Find the string "الملاعب" in the material. Copy every line that has it.

******

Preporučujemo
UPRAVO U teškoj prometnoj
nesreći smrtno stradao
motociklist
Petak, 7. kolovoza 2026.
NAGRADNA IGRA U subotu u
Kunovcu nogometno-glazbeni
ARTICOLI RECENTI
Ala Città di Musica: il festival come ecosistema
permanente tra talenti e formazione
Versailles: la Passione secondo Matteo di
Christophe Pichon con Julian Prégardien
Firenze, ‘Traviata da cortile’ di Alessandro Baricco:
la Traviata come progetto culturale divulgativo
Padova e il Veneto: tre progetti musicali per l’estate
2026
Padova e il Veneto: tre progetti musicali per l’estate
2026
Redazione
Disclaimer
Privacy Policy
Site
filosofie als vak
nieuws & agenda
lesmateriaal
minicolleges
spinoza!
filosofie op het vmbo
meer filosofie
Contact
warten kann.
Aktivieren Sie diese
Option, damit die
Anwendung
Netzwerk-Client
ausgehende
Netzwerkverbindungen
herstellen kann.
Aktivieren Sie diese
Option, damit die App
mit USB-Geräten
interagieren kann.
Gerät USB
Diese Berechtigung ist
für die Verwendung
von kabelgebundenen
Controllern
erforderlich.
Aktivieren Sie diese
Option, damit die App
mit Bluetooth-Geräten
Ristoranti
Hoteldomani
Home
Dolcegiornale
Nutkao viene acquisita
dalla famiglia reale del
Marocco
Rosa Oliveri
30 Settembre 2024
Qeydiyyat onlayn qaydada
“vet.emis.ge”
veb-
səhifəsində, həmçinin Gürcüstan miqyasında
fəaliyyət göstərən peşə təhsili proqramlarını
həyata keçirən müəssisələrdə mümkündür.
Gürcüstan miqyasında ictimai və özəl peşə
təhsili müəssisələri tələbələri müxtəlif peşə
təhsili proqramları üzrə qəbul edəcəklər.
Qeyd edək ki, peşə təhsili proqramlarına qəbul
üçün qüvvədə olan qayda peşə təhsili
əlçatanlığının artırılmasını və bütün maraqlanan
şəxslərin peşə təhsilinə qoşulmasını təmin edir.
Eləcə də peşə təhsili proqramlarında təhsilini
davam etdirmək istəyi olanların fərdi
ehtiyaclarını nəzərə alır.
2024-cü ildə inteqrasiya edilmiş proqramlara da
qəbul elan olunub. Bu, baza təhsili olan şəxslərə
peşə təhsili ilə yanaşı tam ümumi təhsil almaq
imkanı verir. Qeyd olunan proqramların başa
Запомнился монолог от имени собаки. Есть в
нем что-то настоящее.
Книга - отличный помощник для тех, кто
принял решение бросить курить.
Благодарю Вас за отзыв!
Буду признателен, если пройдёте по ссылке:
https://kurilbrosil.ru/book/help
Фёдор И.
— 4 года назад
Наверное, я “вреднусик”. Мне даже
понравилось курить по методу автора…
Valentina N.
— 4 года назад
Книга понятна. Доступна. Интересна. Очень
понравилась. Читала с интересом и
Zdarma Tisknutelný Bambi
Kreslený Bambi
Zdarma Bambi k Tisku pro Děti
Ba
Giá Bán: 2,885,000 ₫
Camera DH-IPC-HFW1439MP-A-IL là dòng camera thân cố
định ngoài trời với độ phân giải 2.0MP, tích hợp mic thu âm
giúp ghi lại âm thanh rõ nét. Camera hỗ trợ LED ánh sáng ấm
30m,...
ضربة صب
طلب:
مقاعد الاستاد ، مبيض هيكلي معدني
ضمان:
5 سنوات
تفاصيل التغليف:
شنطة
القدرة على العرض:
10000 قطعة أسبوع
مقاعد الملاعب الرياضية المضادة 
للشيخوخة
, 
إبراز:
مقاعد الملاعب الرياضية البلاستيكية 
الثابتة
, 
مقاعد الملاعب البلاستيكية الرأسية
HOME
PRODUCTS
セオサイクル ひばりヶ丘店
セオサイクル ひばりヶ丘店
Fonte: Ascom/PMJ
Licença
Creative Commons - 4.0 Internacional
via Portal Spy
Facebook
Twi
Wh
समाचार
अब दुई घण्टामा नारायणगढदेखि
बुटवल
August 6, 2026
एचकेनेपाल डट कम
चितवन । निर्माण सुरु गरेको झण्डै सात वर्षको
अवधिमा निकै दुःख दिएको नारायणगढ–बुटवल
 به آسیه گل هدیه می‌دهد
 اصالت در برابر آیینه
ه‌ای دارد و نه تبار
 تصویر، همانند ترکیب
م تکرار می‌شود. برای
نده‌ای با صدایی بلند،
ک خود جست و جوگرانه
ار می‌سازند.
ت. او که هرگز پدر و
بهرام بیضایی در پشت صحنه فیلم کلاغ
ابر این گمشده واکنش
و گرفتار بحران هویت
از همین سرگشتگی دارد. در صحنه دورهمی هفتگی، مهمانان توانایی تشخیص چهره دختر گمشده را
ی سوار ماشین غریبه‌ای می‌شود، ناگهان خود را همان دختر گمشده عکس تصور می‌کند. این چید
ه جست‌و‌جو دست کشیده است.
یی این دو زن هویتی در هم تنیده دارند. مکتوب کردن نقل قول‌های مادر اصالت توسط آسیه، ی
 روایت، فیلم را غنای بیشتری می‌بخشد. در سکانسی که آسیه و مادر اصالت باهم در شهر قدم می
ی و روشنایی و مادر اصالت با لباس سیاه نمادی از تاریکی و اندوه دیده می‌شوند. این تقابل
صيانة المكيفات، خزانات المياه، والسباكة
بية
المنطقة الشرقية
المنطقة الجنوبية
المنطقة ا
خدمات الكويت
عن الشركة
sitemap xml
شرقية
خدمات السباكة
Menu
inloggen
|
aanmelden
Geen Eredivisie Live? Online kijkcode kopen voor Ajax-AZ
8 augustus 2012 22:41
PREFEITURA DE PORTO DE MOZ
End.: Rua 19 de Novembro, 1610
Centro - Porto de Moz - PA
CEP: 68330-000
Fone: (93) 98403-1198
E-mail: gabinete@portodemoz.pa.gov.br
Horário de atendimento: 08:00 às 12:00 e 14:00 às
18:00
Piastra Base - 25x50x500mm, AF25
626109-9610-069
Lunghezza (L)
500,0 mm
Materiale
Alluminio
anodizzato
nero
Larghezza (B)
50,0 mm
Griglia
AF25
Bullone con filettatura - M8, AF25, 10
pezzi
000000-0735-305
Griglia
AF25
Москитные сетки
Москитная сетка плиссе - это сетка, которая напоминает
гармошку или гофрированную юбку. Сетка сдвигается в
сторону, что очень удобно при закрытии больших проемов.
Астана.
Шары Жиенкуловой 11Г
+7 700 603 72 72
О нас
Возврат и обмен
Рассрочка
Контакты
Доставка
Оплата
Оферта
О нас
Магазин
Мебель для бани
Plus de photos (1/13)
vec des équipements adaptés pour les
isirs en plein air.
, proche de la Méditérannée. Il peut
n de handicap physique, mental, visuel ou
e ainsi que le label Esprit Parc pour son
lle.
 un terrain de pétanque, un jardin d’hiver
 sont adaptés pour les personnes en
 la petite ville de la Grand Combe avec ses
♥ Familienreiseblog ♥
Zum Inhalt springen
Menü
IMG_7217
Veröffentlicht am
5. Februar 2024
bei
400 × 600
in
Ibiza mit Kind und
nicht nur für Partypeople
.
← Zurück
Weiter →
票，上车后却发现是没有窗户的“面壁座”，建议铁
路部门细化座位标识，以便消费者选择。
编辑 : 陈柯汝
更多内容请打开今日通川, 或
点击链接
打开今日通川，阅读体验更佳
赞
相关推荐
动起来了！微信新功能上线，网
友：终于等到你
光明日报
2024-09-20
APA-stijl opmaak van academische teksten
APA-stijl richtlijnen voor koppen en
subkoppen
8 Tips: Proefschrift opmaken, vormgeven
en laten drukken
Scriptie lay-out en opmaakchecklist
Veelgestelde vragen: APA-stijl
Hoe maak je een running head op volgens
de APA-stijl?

******

▶ _COMPLETED TASK_
مقاعد الملاعب الرياضية المضادة 
مقاعد الملاعب الرياضية البلاستيكية 
مقاعد الملاعب البلاستيكية الرأسية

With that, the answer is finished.